### The records:
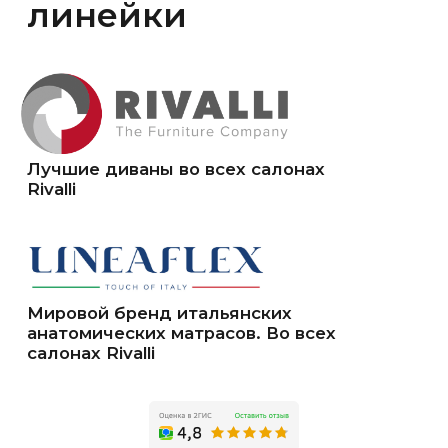
магнат» и «Орион»
Контакты
ТК «Орион»
Тюмень ул. Федюнинского 43, 1 этаж
еженевно с 10:00 до 21:00
8-922-481-46-54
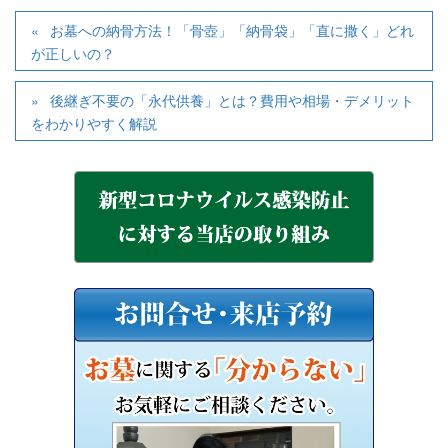
お墓への納骨方法！「骨壺」「納骨袋」「直に撒く」どれ
が正しいの？
後継ぎ不要の「永代供養」とは？費用や相場・デメリット
をわかりやすく解説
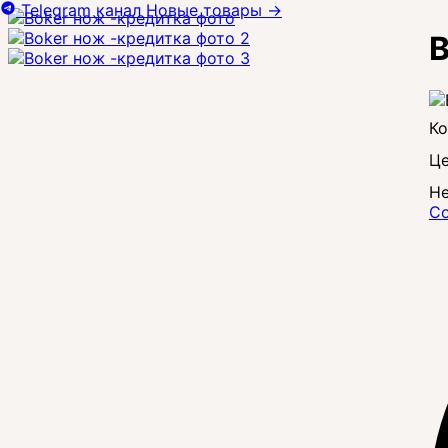
Telegram канал
Новые товары
→
B
Це
Не
Со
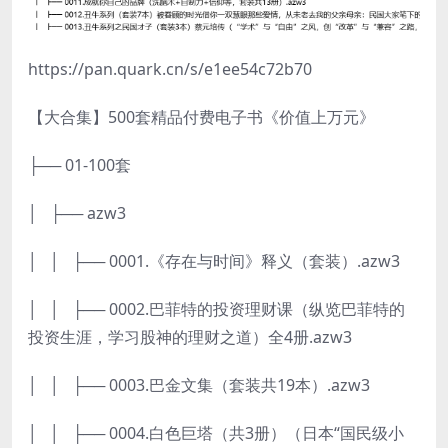
https://pan.quark.cn/s/e1ee54c72b70
【大合集】500套精品付费电子书《价值上万元》
├── 01-100套
│ ├── azw3
│ │ ├── 0001.《存在与时间》释义（套装）.azw3
│ │ ├── 0002.巴菲特的投资理财课（纵览巴菲特的
投资生涯，学习股神的理财之道）全4册.azw3
│ │ ├── 0003.巴金文集（套装共19本）.azw3
│ │ ├── 0004.白色巨塔（共3册）（日本“国民级小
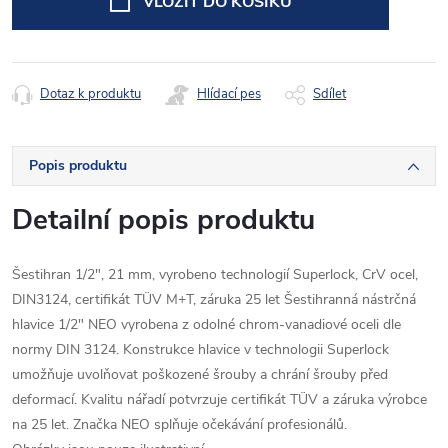
VLOŽIT DO KOŠÍKU
Dotaz k produktu
Hlídací pes
Sdílet
Popis produktu
Detailní popis produktu
Šestihran 1/2", 21 mm, vyrobeno technologií Superlock, CrV ocel,
DIN3124, certifikát TÜV M+T, záruka 25 let Šestihranná nástrčná
hlavice 1/2" NEO vyrobena z odolné chrom-vanadiové oceli dle
normy DIN 3124. Konstrukce hlavice v technologii Superlock
umožňuje uvolňovat poškozené šrouby a chrání šrouby před
deformací. Kvalitu nářadí potvrzuje certifikát TÜV a záruka výrobce
na 25 let. Značka NEO splňuje očekávání profesionálů.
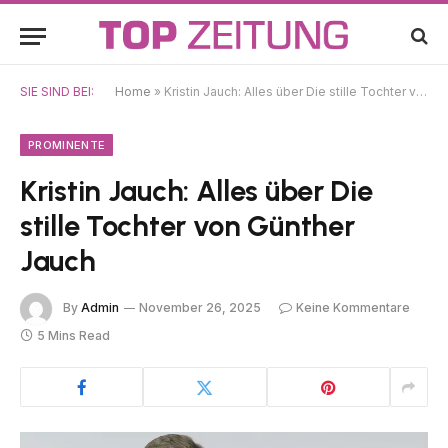
SIE SIND BEI:
Home
»
Kristin Jauch: Alles über Die stille Tochter von Günther Jauch
PROMINENTE
Kristin Jauch: Alles über Die
stille Tochter von Günther
Jauch
By
Admin
November 26, 2025
Keine Kommentare
5 Mins Read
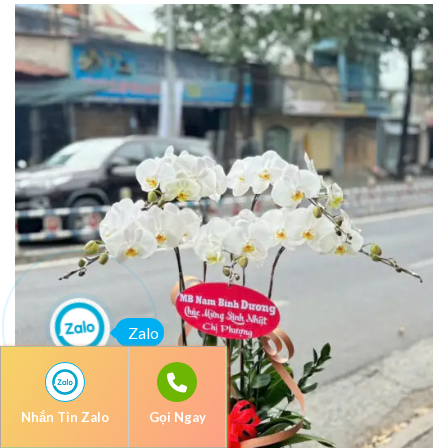
Zalo
Nhắn Tin Zalo
Gọi Ngay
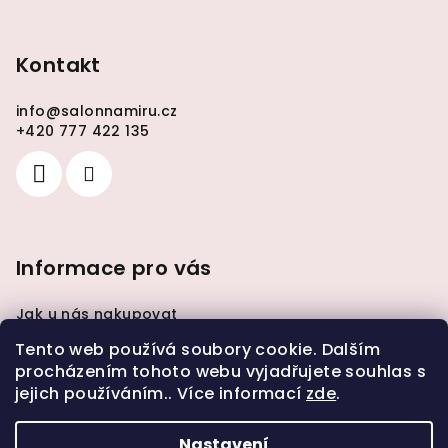
Kontakt
info
@
salonnamiru.cz
+420 777 422 135
Informace pro vás
Jak u nás nakupovat
Obchodní podmínky
Tento web používá soubory cookie. Dalším
Podmínky ochrany osobních údajů
procházením tohoto webu vyjadřujete souhlas s
Hodnocení obchodu
jejich používáním.. Více informací
zde
.
Kontakty
Nastavení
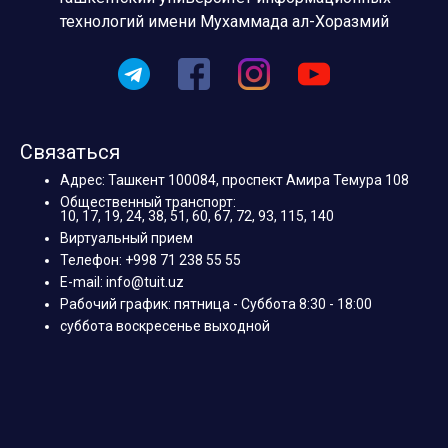
технологий имени Мухаммада ал-Хоразмий
Связаться
Адрес: Ташкент 100084, проспект Амира Темура 108
Общественный транспорт:
10, 17, 19, 24, 38, 51, 60, 67, 72, 93, 115, 140
Виртуальный прием
Телефон: +998 71 238 55 55
E-mail: info@tuit.uz
Рабочий график: пятница - Суббота 8:30 - 18:00
суббота воскресенье выходной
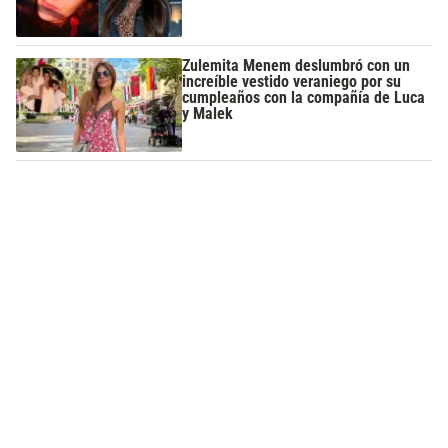
Zulemita Menem deslumbró con un
increíble vestido veraniego por su
cumpleaños con la compañía de Luca
y Malek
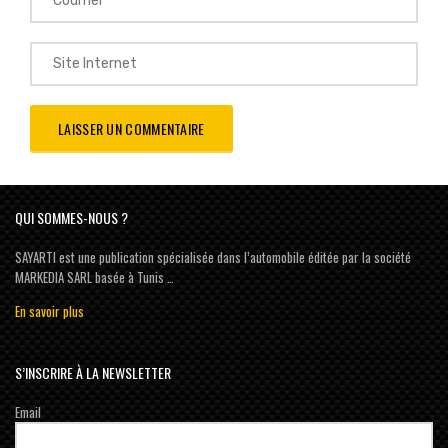
QUI SOMMES-NOUS ?
SAYARTI est une publication spécialisée dans l’automobile éditée par la société
MARKEDIA SARL basée à Tunis …
En savoir plus
S’INSCRIRE À LA NEWSLETTER
Email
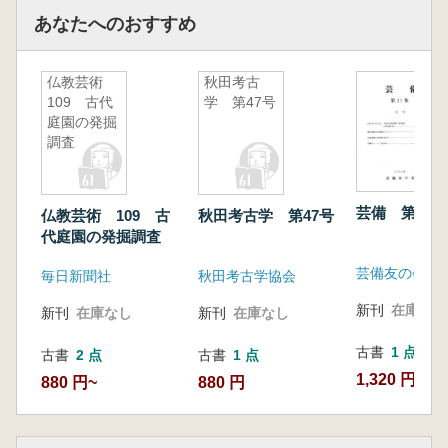
あなたへのおすすめ
仏教芸術
秋田考古
109 古代
学 第47号
庭園の発掘
調査
芸備 第21集
仏教芸術 109 古
秋田考古学 第47号
代庭園の発掘調査
芸備友の会
毎日新聞社
秋田考古学協会
新刊
在庫なし
新刊
在庫なし
新刊
在庫なし
古書
1 点
古書
2 点
古書
1 点
1,320 円
880 円~
880 円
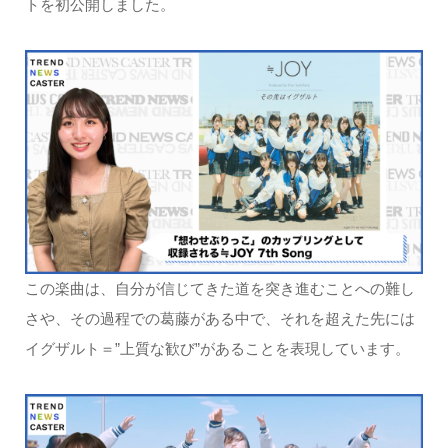
トを初公開しました。
この楽曲は、自分が信じてきた道を突き進むことへの難し
さや、その過程での葛藤がある中で、それを超えた先には
イグザルト＝”上質な歓び”があることを表現しています。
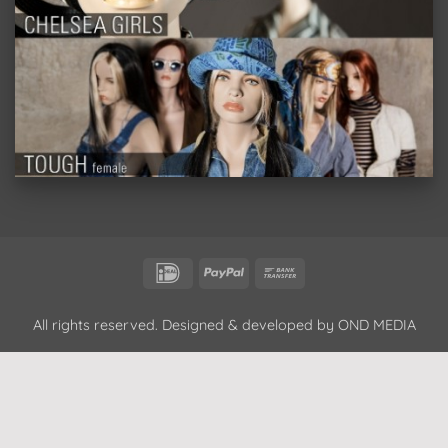
IDeal
PayPal
Bank
Transfer
All rights reserved. Designed & developed by
OND MEDIA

### Task to carry out:
Reproduce each line from the data that has "Alles" in it.

### Answer box:
Kristin Jauch: Alles über Die stille Tochter von Günther Jauch
Kristin Jauch: Alles über Die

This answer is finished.